Data shown:
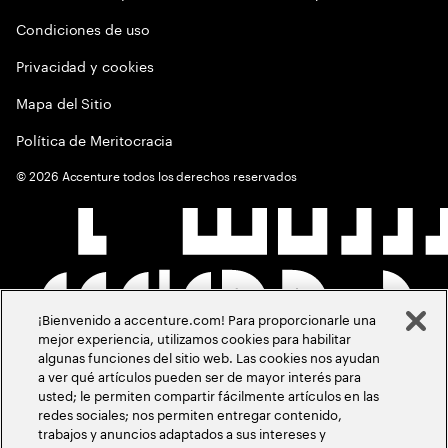
Condiciones de uso
Privacidad y cookies
Mapa del Sitio
Política de Meritocracia
©
2026
Accenture todos los derechos reservados
¡Bienvenido a accenture.com! Para proporcionarle una
mejor experiencia, utilizamos cookies para habilitar
algunas funciones del sitio web. Las cookies nos ayudan
a ver qué artículos pueden ser de mayor interés para
usted; le permiten compartir fácilmente artículos en las
redes sociales; nos permiten entregar contenido,
trabajos y anuncios adaptados a sus intereses y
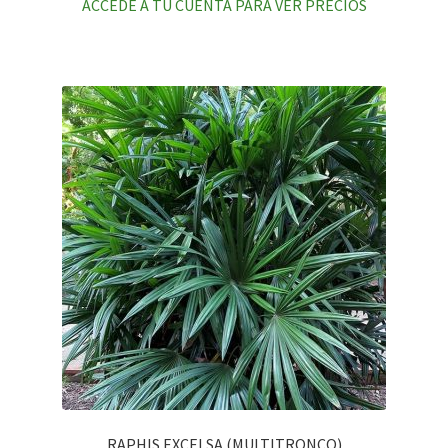
ACCEDE A TU CUENTA PARA VER PRECIOS
RAPHIS EXCELSA (MULTITRONCO)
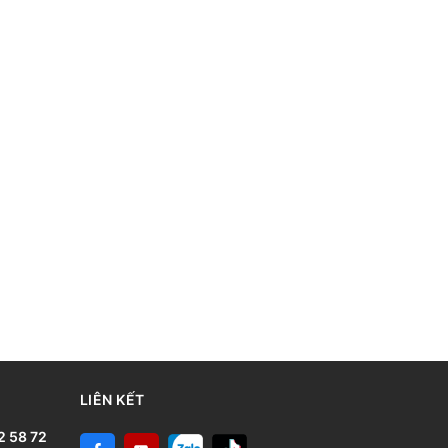
LIÊN KẾT
2 58 72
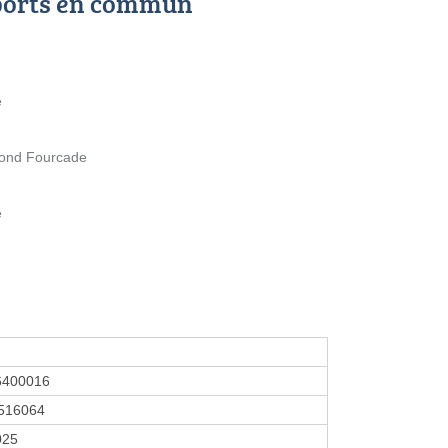
ports en commun
é
mond Fourcade
é
6400016
516064
025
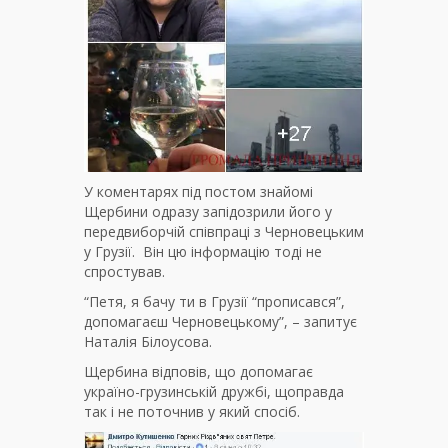
У коментарях під постом знайомі
Щербини одразу запідозрили його у
передвиборчій співпраці з Черновецьким
у Грузії. Він цю інформацію тоді не
спростував.
“Петя, я бачу ти в Грузії “прописався”,
допомагаєш Черновецькому”, – запитує
Наталія Білоусова.
Щербина відповів, що допомагає
україно-грузинській дружбі, щоправда
так і не поточнив у який спосіб.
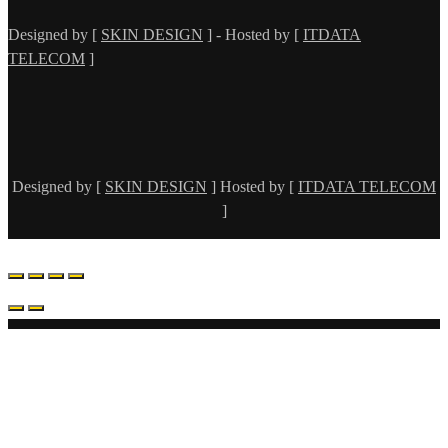
Designed by [
SKIN DESIGN
] - Hosted by [
ITDATA
TELECOM
]
Designed by [
SKIN DESIGN
] Hosted by [
ITDATA TELECOM
]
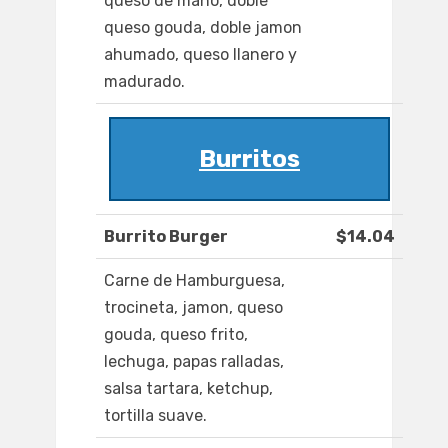
queso de mano, doble
queso gouda, doble jamon
ahumado, queso llanero y
madurado.
Burritos
Burrito Burger
$14.04
Carne de Hamburguesa,
trocineta, jamon, queso
gouda, queso frito,
lechuga, papas ralladas,
salsa tartara, ketchup,
tortilla suave.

Required action: Reproduce the data exactly as it appears above. Pictures are to be left out.

Answer box:
Condiciones de uso
Privacidad y cookies
Mapa del Sitio
Política de Meritocracia
©
2026
Accenture todos los derechos reservados
¡Bienvenido a accenture.com! Para proporcionarle una
mejor experiencia, utilizamos cookies para habilitar
algunas funciones del sitio web. Las cookies nos ayudan
a ver qué artículos pueden ser de mayor interés para
usted; le permiten compartir fácilmente artículos en las
redes sociales; nos permiten entregar contenido,
trabajos y anuncios adaptados a sus intereses y
ACCEDE A TU CUENTA PARA VER PRECIOS
RAPHIS EXCELSA (MULTITRONCO)
LIÊN KẾT
2 58 72
ports en commun
é
mond Fourcade
é
6400016
516064
025
У коментарях під постом знайомі
Щербини одразу запідозрили його у
передвиборчій співпраці з Черновецьким
у Грузії. Він цю інформацію тоді не
спростував.
“Петя, я бачу ти в Грузії “прописався”,
допомагаєш Черновецькому”, – запитує
Наталія Білоусова.
Щербина відповів, що допомагає
україно-грузинській дружбі, щоправда
так і не поточнив у який спосіб.
Designed by [
SKIN DESIGN
] - Hosted by [
ITDATA
TELECOM
]
Designed by [
SKIN DESIGN
] Hosted by [
ITDATA TELECOM
]
queso de mano, doble
queso gouda, doble jamon
ahumado, queso llanero y
madurado.
Burritos
Burrito Burger
$14.04
Carne de Hamburguesa,
trocineta, jamon, queso
gouda, queso frito,
lechuga, papas ralladas,
salsa tartara, ketchup,
tortilla suave.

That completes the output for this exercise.